Just a few weeks ago, Western Australia introduced pharmacy prescribing for UTIs.


It’s new here, but in many other countries pharmacist prescribing is well established. Models vary, but pharmacists can write prescriptions in countries including Canada, New Zealand, the United States and the United Kingdom.


In a growing number of countries, pharmacists can prescribe independently. For example, in England all newly qualified pharmacists will soon be able to do so.


An approach that has been around for longer overseas but that isn’t part of trials here, is pharmacists prescribing under a clinical management plan agreed with a patient’s GP.

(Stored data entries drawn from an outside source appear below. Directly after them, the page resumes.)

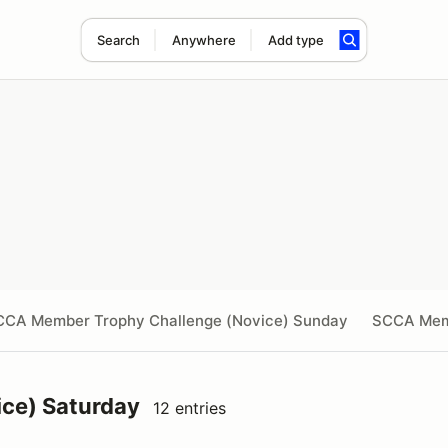
Search
Anywhere
Add type
CCA Member Trophy Challenge (Novice) Sunday
SCCA Mem
ce) Saturday
12 entries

Under this model, people with stable, long-term conditions that are being successfully managed with medication can get prescriptions renewed by their pharmacist, rather than having to return to the GP.


The evidence shows this type of prescribing can be just as effective as prescribing by doctors.


What approach should Australia take?


The Australian review is an opportunity to follow the evidence and catch up with other countries. If expanding prescribing rights is done carefully, it will improve access to care and reduce costs, without compromising the quality and safety of care.


But if there are too many prescribers working independently, it could increase fragmentation of care in a system that is already disjointed and hard to navigate. This has been one criticism of recent Australian pharmacy prescribing trials, all of which have some component of independent prescribing.


By working in partnership with GPs, pharmacist prescribing could go beyond the narrow range of medicines and conditions covered in independent prescribing schemes. It would complement effective pharmacy services that review medications and advise patients about them.


That’s why the review should focus on collaborative prescribing for stable, chronic conditions. This will help more patients, while keeping GPs at the heart of the primary care team, making sure that the pieces fit together.


As in other countries, additional training will be needed for pharmacist prescribers, and a range of implementation issues need to be considered. This includes ensuring:

  • pharmacists have sufficient training and skills
  • efficient systems are in place for sharing clinical information and working with GPs
  • both the pharmacists and the GPs they work with are paid appropriately.


Getting to the future of team-based care that all the major health professional groups espouse will require compromise. Pharmacy prescribing is already here, and it’s likely to go further. To get the best results for patients, community pharmacists should welcome leadership from GPs, while GPs should support pharmacist prescribing.